Davis, who is 66 years old, didn’t grow up as a sports fanatic.

“I grew up on a cattle farm. I didn’t play any sports at all. Then about when I turned 45, I started to get out of shape, and I thought it was time to take up some kind of exercise. Lifting weights or jogging or playing other sports didn’t appeal to me. Then I saw racquetball. It seemed fun and easy, so I tried it out. Well, I was half right,” says Davis, laughing.

Davis worked hard at the game, and after a while he became good enough to be an instructor. He especially enjoys teaching young people — He coaches a number of young people who participate in the Racquetball Junior Nationals, which Colorardo did extremely well in last year. While watching young kids aged 4-6 struggle to play the game, it struck him: Why not do something that slows the game down and allows them to participate?

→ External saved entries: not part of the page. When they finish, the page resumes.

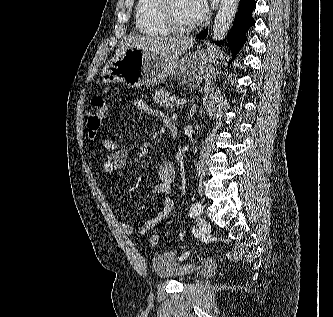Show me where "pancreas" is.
I'll use <instances>...</instances> for the list:
<instances>
[{"mask_svg": "<svg viewBox=\"0 0 333 317\" xmlns=\"http://www.w3.org/2000/svg\"><path fill=\"white\" fill-rule=\"evenodd\" d=\"M170 97L171 91L169 89L161 88L155 90L153 100L157 105L172 110L174 105L171 103Z\"/></svg>", "mask_w": 333, "mask_h": 317, "instance_id": "pancreas-1", "label": "pancreas"}]
</instances>
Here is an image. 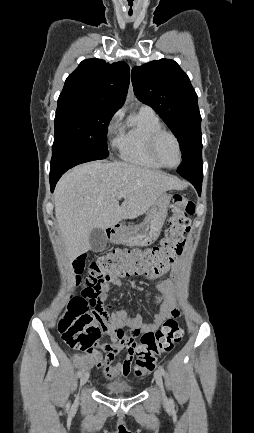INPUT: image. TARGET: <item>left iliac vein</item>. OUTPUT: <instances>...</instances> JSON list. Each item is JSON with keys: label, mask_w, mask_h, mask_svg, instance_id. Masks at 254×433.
Listing matches in <instances>:
<instances>
[{"label": "left iliac vein", "mask_w": 254, "mask_h": 433, "mask_svg": "<svg viewBox=\"0 0 254 433\" xmlns=\"http://www.w3.org/2000/svg\"><path fill=\"white\" fill-rule=\"evenodd\" d=\"M155 381H156V384H157V386L159 387V389L161 390V393H162V396H163V399L165 400L166 399V396H165V392H164V385H163V379H162V374H161V372L159 371V370H157L156 372H155Z\"/></svg>", "instance_id": "obj_1"}]
</instances>
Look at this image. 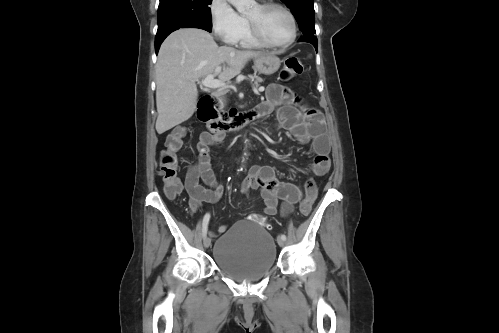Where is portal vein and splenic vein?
<instances>
[{
    "label": "portal vein and splenic vein",
    "instance_id": "portal-vein-and-splenic-vein-1",
    "mask_svg": "<svg viewBox=\"0 0 499 333\" xmlns=\"http://www.w3.org/2000/svg\"><path fill=\"white\" fill-rule=\"evenodd\" d=\"M221 71V67H217L215 69L214 74H210L206 76L202 81L201 85L207 88H220V87H226L225 81L215 79V75L218 74ZM255 92H263L264 87L259 88L258 90L254 89Z\"/></svg>",
    "mask_w": 499,
    "mask_h": 333
}]
</instances>
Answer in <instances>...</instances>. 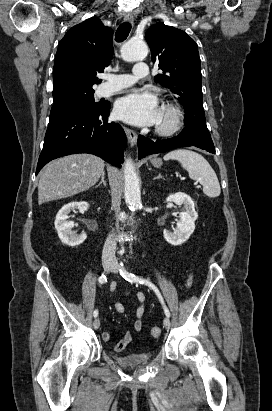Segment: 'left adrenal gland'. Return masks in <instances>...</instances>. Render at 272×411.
Returning <instances> with one entry per match:
<instances>
[{"mask_svg": "<svg viewBox=\"0 0 272 411\" xmlns=\"http://www.w3.org/2000/svg\"><path fill=\"white\" fill-rule=\"evenodd\" d=\"M159 178H163V176L161 174H158V176L155 177L154 180L159 179Z\"/></svg>", "mask_w": 272, "mask_h": 411, "instance_id": "a2214340", "label": "left adrenal gland"}]
</instances>
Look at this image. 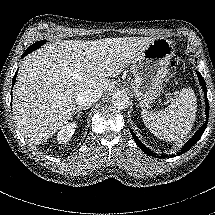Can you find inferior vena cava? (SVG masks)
<instances>
[{
    "label": "inferior vena cava",
    "mask_w": 215,
    "mask_h": 215,
    "mask_svg": "<svg viewBox=\"0 0 215 215\" xmlns=\"http://www.w3.org/2000/svg\"><path fill=\"white\" fill-rule=\"evenodd\" d=\"M102 91L79 92L75 97V103L81 108H87L93 103H96L102 97Z\"/></svg>",
    "instance_id": "602c4592"
}]
</instances>
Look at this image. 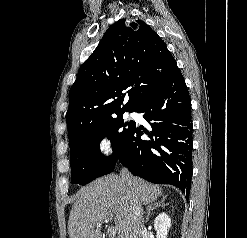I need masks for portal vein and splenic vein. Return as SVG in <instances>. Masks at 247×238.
<instances>
[{"mask_svg":"<svg viewBox=\"0 0 247 238\" xmlns=\"http://www.w3.org/2000/svg\"><path fill=\"white\" fill-rule=\"evenodd\" d=\"M112 217V215H110V218ZM104 220V219H103ZM105 221H107V219H105ZM116 228L115 227H109L108 228V233L109 235L112 237H114L116 235Z\"/></svg>","mask_w":247,"mask_h":238,"instance_id":"portal-vein-and-splenic-vein-1","label":"portal vein and splenic vein"}]
</instances>
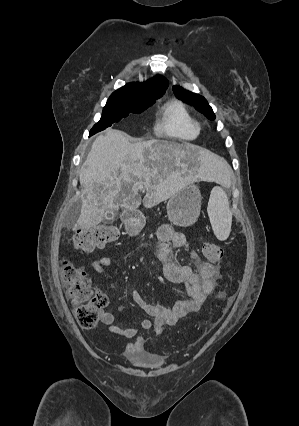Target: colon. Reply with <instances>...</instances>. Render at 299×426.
I'll list each match as a JSON object with an SVG mask.
<instances>
[{"label":"colon","instance_id":"1","mask_svg":"<svg viewBox=\"0 0 299 426\" xmlns=\"http://www.w3.org/2000/svg\"><path fill=\"white\" fill-rule=\"evenodd\" d=\"M118 236L119 232L113 226H97L77 231L72 244L79 252H91L115 241ZM203 254L209 261L219 263L223 260L224 250L214 243H206ZM62 280L66 296L73 303L78 324L84 329L95 327L99 312L106 305L103 293L92 286L81 268L69 261L63 262ZM221 299L224 300L225 296L222 295Z\"/></svg>","mask_w":299,"mask_h":426}]
</instances>
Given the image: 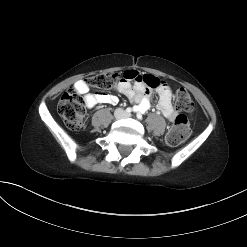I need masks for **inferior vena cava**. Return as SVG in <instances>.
Wrapping results in <instances>:
<instances>
[{
    "label": "inferior vena cava",
    "instance_id": "obj_1",
    "mask_svg": "<svg viewBox=\"0 0 247 247\" xmlns=\"http://www.w3.org/2000/svg\"><path fill=\"white\" fill-rule=\"evenodd\" d=\"M115 112H116L117 117H119V118H122V117L126 116L125 111H123L121 109H118Z\"/></svg>",
    "mask_w": 247,
    "mask_h": 247
}]
</instances>
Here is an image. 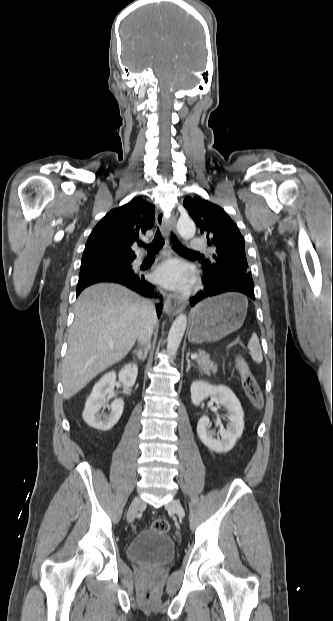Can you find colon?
Returning a JSON list of instances; mask_svg holds the SVG:
<instances>
[{"instance_id":"5ec220e1","label":"colon","mask_w":333,"mask_h":621,"mask_svg":"<svg viewBox=\"0 0 333 621\" xmlns=\"http://www.w3.org/2000/svg\"><path fill=\"white\" fill-rule=\"evenodd\" d=\"M237 366L241 374L242 385H243L244 391L248 399L251 401V403L255 407H261L262 402H263V397H262L260 386L257 380L255 379V377L253 376V374L251 373L246 360L240 354L237 356ZM152 528L153 530H156L162 533H167L170 529V525L166 519L161 518L153 522ZM144 597L146 600L150 599L151 597L150 590L145 591Z\"/></svg>"}]
</instances>
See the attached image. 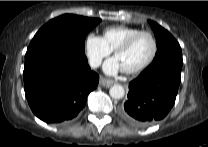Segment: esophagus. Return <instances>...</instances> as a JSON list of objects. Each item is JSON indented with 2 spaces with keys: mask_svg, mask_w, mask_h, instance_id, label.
<instances>
[{
  "mask_svg": "<svg viewBox=\"0 0 208 147\" xmlns=\"http://www.w3.org/2000/svg\"><path fill=\"white\" fill-rule=\"evenodd\" d=\"M100 84H101L103 87H110L112 84H114V81L102 77V78L100 79Z\"/></svg>",
  "mask_w": 208,
  "mask_h": 147,
  "instance_id": "esophagus-1",
  "label": "esophagus"
}]
</instances>
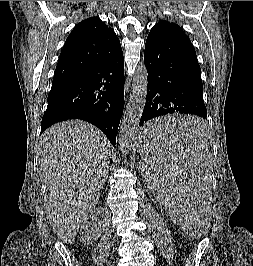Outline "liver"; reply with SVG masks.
<instances>
[{"label":"liver","mask_w":253,"mask_h":266,"mask_svg":"<svg viewBox=\"0 0 253 266\" xmlns=\"http://www.w3.org/2000/svg\"><path fill=\"white\" fill-rule=\"evenodd\" d=\"M39 155L47 218L58 238L71 244L100 198L110 143L92 124L71 120L44 132Z\"/></svg>","instance_id":"1"}]
</instances>
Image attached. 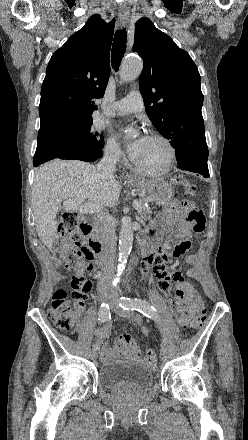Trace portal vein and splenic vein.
I'll use <instances>...</instances> for the list:
<instances>
[{
  "label": "portal vein and splenic vein",
  "instance_id": "1",
  "mask_svg": "<svg viewBox=\"0 0 248 440\" xmlns=\"http://www.w3.org/2000/svg\"><path fill=\"white\" fill-rule=\"evenodd\" d=\"M84 200L85 197L79 199H68L63 202V205L67 210H78L80 213H85V214L93 213L95 211L100 210L99 207H96L93 204L90 203L83 204ZM133 207L138 211L142 210V204L137 200L133 201Z\"/></svg>",
  "mask_w": 248,
  "mask_h": 440
}]
</instances>
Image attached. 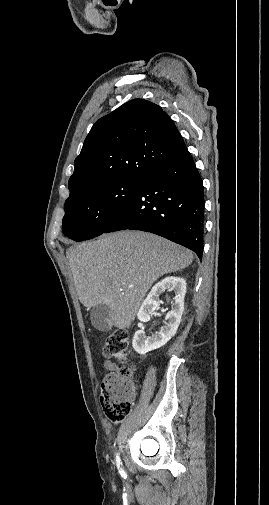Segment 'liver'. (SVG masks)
<instances>
[{
	"mask_svg": "<svg viewBox=\"0 0 269 505\" xmlns=\"http://www.w3.org/2000/svg\"><path fill=\"white\" fill-rule=\"evenodd\" d=\"M66 256L80 302L107 305L113 325L129 328L152 284L193 261L188 249L141 231H119L70 247Z\"/></svg>",
	"mask_w": 269,
	"mask_h": 505,
	"instance_id": "liver-1",
	"label": "liver"
}]
</instances>
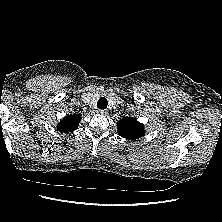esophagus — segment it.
<instances>
[{
	"label": "esophagus",
	"instance_id": "34e87169",
	"mask_svg": "<svg viewBox=\"0 0 222 222\" xmlns=\"http://www.w3.org/2000/svg\"><path fill=\"white\" fill-rule=\"evenodd\" d=\"M98 113L101 115H107L108 111L106 109H99Z\"/></svg>",
	"mask_w": 222,
	"mask_h": 222
}]
</instances>
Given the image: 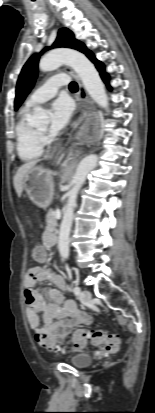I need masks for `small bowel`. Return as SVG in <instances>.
Returning a JSON list of instances; mask_svg holds the SVG:
<instances>
[{
    "label": "small bowel",
    "mask_w": 155,
    "mask_h": 413,
    "mask_svg": "<svg viewBox=\"0 0 155 413\" xmlns=\"http://www.w3.org/2000/svg\"><path fill=\"white\" fill-rule=\"evenodd\" d=\"M51 232V229H47L42 235L45 248L52 246ZM42 280L49 281L55 288L47 289L45 292L35 289V284ZM24 286L27 320L38 342L41 339L54 343L62 342L75 327L91 323V317L79 311L73 300L64 298L62 293L65 288L64 279L51 273L47 268L29 267ZM39 313H42V321Z\"/></svg>",
    "instance_id": "obj_1"
}]
</instances>
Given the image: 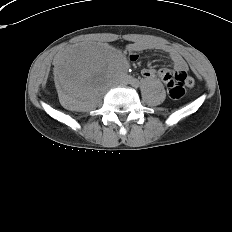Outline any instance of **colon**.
<instances>
[{
    "label": "colon",
    "mask_w": 232,
    "mask_h": 232,
    "mask_svg": "<svg viewBox=\"0 0 232 232\" xmlns=\"http://www.w3.org/2000/svg\"><path fill=\"white\" fill-rule=\"evenodd\" d=\"M191 78L183 74L174 75L171 79L166 81L169 96L173 99H179L184 95L185 85H192Z\"/></svg>",
    "instance_id": "5ec220e1"
}]
</instances>
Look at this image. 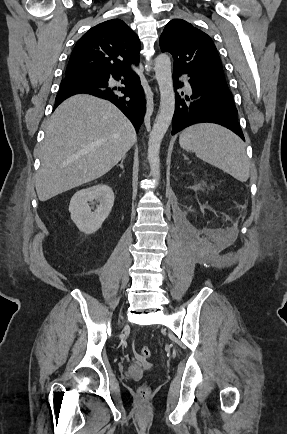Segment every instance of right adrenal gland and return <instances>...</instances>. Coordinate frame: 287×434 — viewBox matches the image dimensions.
<instances>
[{
    "label": "right adrenal gland",
    "mask_w": 287,
    "mask_h": 434,
    "mask_svg": "<svg viewBox=\"0 0 287 434\" xmlns=\"http://www.w3.org/2000/svg\"><path fill=\"white\" fill-rule=\"evenodd\" d=\"M123 161H124V158L121 160V163L119 164V166H120L122 169H124V167H123Z\"/></svg>",
    "instance_id": "2a0ac1e0"
}]
</instances>
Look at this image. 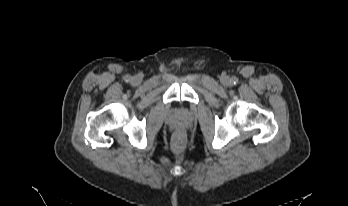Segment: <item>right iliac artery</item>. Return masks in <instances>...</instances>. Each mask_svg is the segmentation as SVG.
I'll return each instance as SVG.
<instances>
[{"label":"right iliac artery","mask_w":348,"mask_h":206,"mask_svg":"<svg viewBox=\"0 0 348 206\" xmlns=\"http://www.w3.org/2000/svg\"><path fill=\"white\" fill-rule=\"evenodd\" d=\"M130 80H131V77L127 75V76L125 77V81H126V82H129Z\"/></svg>","instance_id":"82829eb1"}]
</instances>
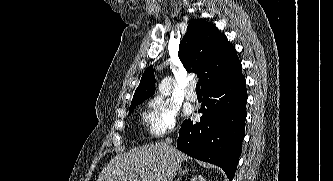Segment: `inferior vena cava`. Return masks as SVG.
Segmentation results:
<instances>
[{
  "label": "inferior vena cava",
  "instance_id": "1",
  "mask_svg": "<svg viewBox=\"0 0 333 181\" xmlns=\"http://www.w3.org/2000/svg\"><path fill=\"white\" fill-rule=\"evenodd\" d=\"M172 139L171 138H166L164 145L167 147H171Z\"/></svg>",
  "mask_w": 333,
  "mask_h": 181
}]
</instances>
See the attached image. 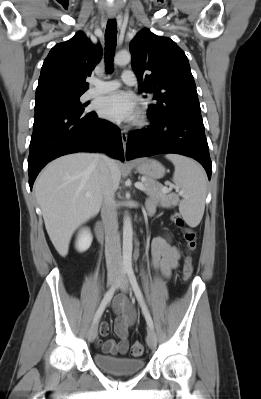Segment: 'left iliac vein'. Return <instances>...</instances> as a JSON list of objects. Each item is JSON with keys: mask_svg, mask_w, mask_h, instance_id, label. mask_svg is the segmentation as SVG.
Wrapping results in <instances>:
<instances>
[{"mask_svg": "<svg viewBox=\"0 0 261 399\" xmlns=\"http://www.w3.org/2000/svg\"><path fill=\"white\" fill-rule=\"evenodd\" d=\"M129 287H130V285H129L128 278L126 276L122 277V280H121V283L119 286L120 290L123 292H128ZM146 342L151 349H154L156 347V343H157L156 334L152 329H150L147 333Z\"/></svg>", "mask_w": 261, "mask_h": 399, "instance_id": "obj_1", "label": "left iliac vein"}]
</instances>
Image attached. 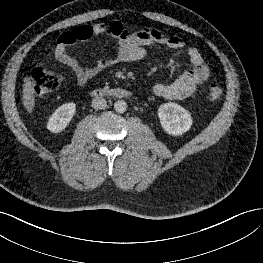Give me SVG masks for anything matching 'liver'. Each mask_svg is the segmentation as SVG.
Masks as SVG:
<instances>
[{"label":"liver","instance_id":"liver-1","mask_svg":"<svg viewBox=\"0 0 263 263\" xmlns=\"http://www.w3.org/2000/svg\"><path fill=\"white\" fill-rule=\"evenodd\" d=\"M23 105L31 113L35 106L34 89L30 77H25L23 84Z\"/></svg>","mask_w":263,"mask_h":263}]
</instances>
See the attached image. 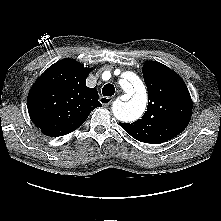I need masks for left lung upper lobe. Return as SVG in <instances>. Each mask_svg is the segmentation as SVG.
Returning a JSON list of instances; mask_svg holds the SVG:
<instances>
[{"instance_id":"5c2ea615","label":"left lung upper lobe","mask_w":221,"mask_h":221,"mask_svg":"<svg viewBox=\"0 0 221 221\" xmlns=\"http://www.w3.org/2000/svg\"><path fill=\"white\" fill-rule=\"evenodd\" d=\"M148 107L142 119L120 126L138 141L159 144L180 134L192 115V100L185 82L173 70L156 62L144 64Z\"/></svg>"}]
</instances>
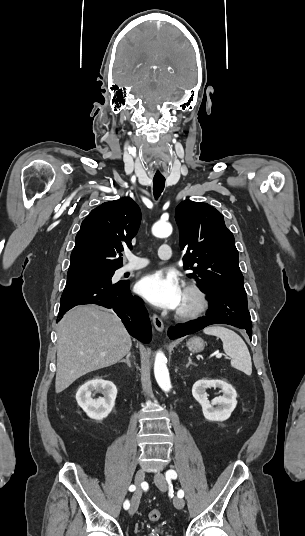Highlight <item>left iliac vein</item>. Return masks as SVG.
<instances>
[{"mask_svg": "<svg viewBox=\"0 0 305 536\" xmlns=\"http://www.w3.org/2000/svg\"><path fill=\"white\" fill-rule=\"evenodd\" d=\"M154 481H155V484L156 486L161 490V491H165L166 490V480H165V476L162 474V473H156L155 476H154ZM185 505V501L180 498V497H177L174 499V506L177 508V509H182Z\"/></svg>", "mask_w": 305, "mask_h": 536, "instance_id": "obj_1", "label": "left iliac vein"}]
</instances>
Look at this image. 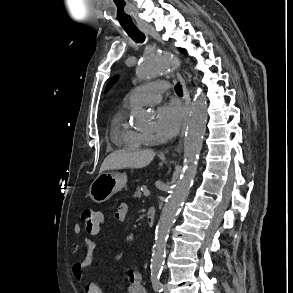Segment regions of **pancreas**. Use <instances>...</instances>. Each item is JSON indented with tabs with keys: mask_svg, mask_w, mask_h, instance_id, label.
I'll return each instance as SVG.
<instances>
[{
	"mask_svg": "<svg viewBox=\"0 0 293 293\" xmlns=\"http://www.w3.org/2000/svg\"><path fill=\"white\" fill-rule=\"evenodd\" d=\"M133 196H134L135 198H141V196H142V192L140 191V187H139V186L136 188V191H135V193L133 194Z\"/></svg>",
	"mask_w": 293,
	"mask_h": 293,
	"instance_id": "pancreas-1",
	"label": "pancreas"
}]
</instances>
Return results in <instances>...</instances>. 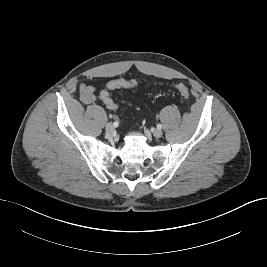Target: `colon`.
I'll return each mask as SVG.
<instances>
[{"label":"colon","mask_w":267,"mask_h":267,"mask_svg":"<svg viewBox=\"0 0 267 267\" xmlns=\"http://www.w3.org/2000/svg\"><path fill=\"white\" fill-rule=\"evenodd\" d=\"M138 86V83L134 80H126V79H118L110 81L104 90L100 93V98L102 102L106 105V107L110 110H116L117 104L113 101L111 97V91L120 89V88H135ZM175 88L177 91L185 98L188 99L190 96V92L187 86L184 84H176Z\"/></svg>","instance_id":"obj_1"}]
</instances>
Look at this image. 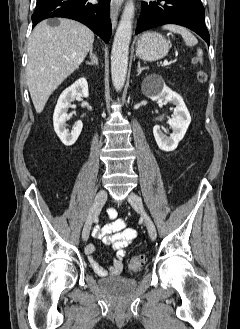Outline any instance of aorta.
<instances>
[{"mask_svg":"<svg viewBox=\"0 0 240 329\" xmlns=\"http://www.w3.org/2000/svg\"><path fill=\"white\" fill-rule=\"evenodd\" d=\"M134 11L133 0L127 1L114 37L111 52V76L116 91H121L126 80Z\"/></svg>","mask_w":240,"mask_h":329,"instance_id":"aorta-1","label":"aorta"}]
</instances>
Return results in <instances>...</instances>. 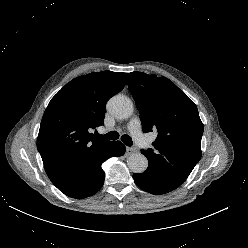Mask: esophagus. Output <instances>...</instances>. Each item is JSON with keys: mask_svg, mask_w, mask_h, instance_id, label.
Here are the masks:
<instances>
[{"mask_svg": "<svg viewBox=\"0 0 248 248\" xmlns=\"http://www.w3.org/2000/svg\"><path fill=\"white\" fill-rule=\"evenodd\" d=\"M135 152H136V149L133 148V147H127V148H126V154H127V155L134 154Z\"/></svg>", "mask_w": 248, "mask_h": 248, "instance_id": "obj_1", "label": "esophagus"}]
</instances>
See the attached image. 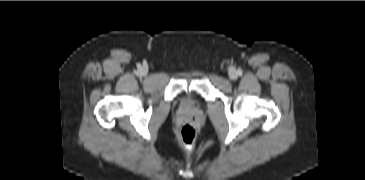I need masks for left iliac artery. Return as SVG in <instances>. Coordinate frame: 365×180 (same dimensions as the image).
<instances>
[{"label": "left iliac artery", "mask_w": 365, "mask_h": 180, "mask_svg": "<svg viewBox=\"0 0 365 180\" xmlns=\"http://www.w3.org/2000/svg\"><path fill=\"white\" fill-rule=\"evenodd\" d=\"M238 75H242V71L241 70H238Z\"/></svg>", "instance_id": "1"}]
</instances>
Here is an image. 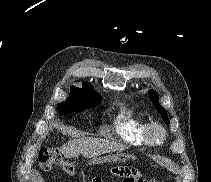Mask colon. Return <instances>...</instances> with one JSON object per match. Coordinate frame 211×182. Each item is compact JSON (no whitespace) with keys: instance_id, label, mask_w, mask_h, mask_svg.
<instances>
[{"instance_id":"5ec220e1","label":"colon","mask_w":211,"mask_h":182,"mask_svg":"<svg viewBox=\"0 0 211 182\" xmlns=\"http://www.w3.org/2000/svg\"><path fill=\"white\" fill-rule=\"evenodd\" d=\"M38 160L41 167L46 171L50 170L53 165H58L71 176L79 173L77 164L65 160L59 151L41 148L38 151ZM115 175L122 179L130 177L133 182H154L143 179L137 170L130 167H117L115 169Z\"/></svg>"}]
</instances>
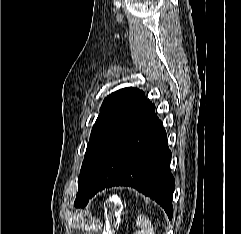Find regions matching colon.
<instances>
[{
	"instance_id": "5ec220e1",
	"label": "colon",
	"mask_w": 241,
	"mask_h": 234,
	"mask_svg": "<svg viewBox=\"0 0 241 234\" xmlns=\"http://www.w3.org/2000/svg\"><path fill=\"white\" fill-rule=\"evenodd\" d=\"M120 209V205L118 202H115V201H111L108 203L107 205V210L109 213L111 214H115L116 212H118Z\"/></svg>"
}]
</instances>
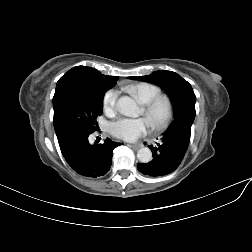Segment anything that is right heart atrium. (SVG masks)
I'll list each match as a JSON object with an SVG mask.
<instances>
[{"label": "right heart atrium", "instance_id": "d8ad5b80", "mask_svg": "<svg viewBox=\"0 0 252 252\" xmlns=\"http://www.w3.org/2000/svg\"><path fill=\"white\" fill-rule=\"evenodd\" d=\"M118 99V92L116 90H108L103 96V110L104 112L112 116L116 112V104Z\"/></svg>", "mask_w": 252, "mask_h": 252}]
</instances>
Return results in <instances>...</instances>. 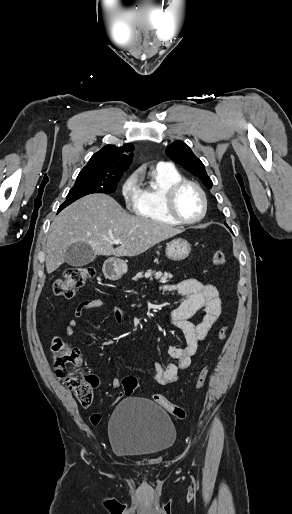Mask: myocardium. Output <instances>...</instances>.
I'll list each match as a JSON object with an SVG mask.
<instances>
[{"label":"myocardium","mask_w":292,"mask_h":514,"mask_svg":"<svg viewBox=\"0 0 292 514\" xmlns=\"http://www.w3.org/2000/svg\"><path fill=\"white\" fill-rule=\"evenodd\" d=\"M184 187L194 188L200 197V202H201L200 213L196 218H194L192 220H185V219L181 218L175 209L176 195ZM161 202H162L163 209H164L165 213L168 215V217L174 223L182 224V225H193V224L200 222L205 217L206 211H207V200H206V196H205V193H204L202 187L199 184H197L193 181H189V180H180V181L174 183L173 185L169 186L165 190H163L161 193Z\"/></svg>","instance_id":"f54148a6"}]
</instances>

Wacquetball was born out of this question. It uses a “two bounce” rule so players have more time to get to the ball. But the truly unique aspect of the game is the ball which is made of foam and is larger than a traditional raquetball. It also bounces slower. The game has been received enthusiastically in racquetball clubs around Colorado. It has proven to be great for seniors, young kids, the handicapped or developmentally disabled or just new players starting to learn the game. Some players then move on to regular racquetball.

Davis has big plans for the sport. He has a contract with a major sporting goods company to get the balls made, and orders are flowing in fast. When he goes to the Junior Nationals in California this summer, he hopes to spread the word. He laments that in some places racquetball hasn’t been kept alive at the grass roots level and some clubs have closed. Having Wacquetball around will allow seniors to play during the day, while active working folk will continue to play regular racquetball in the mornings and evenings, thus allowing clubs to be more profitable and hopefully grow both sports.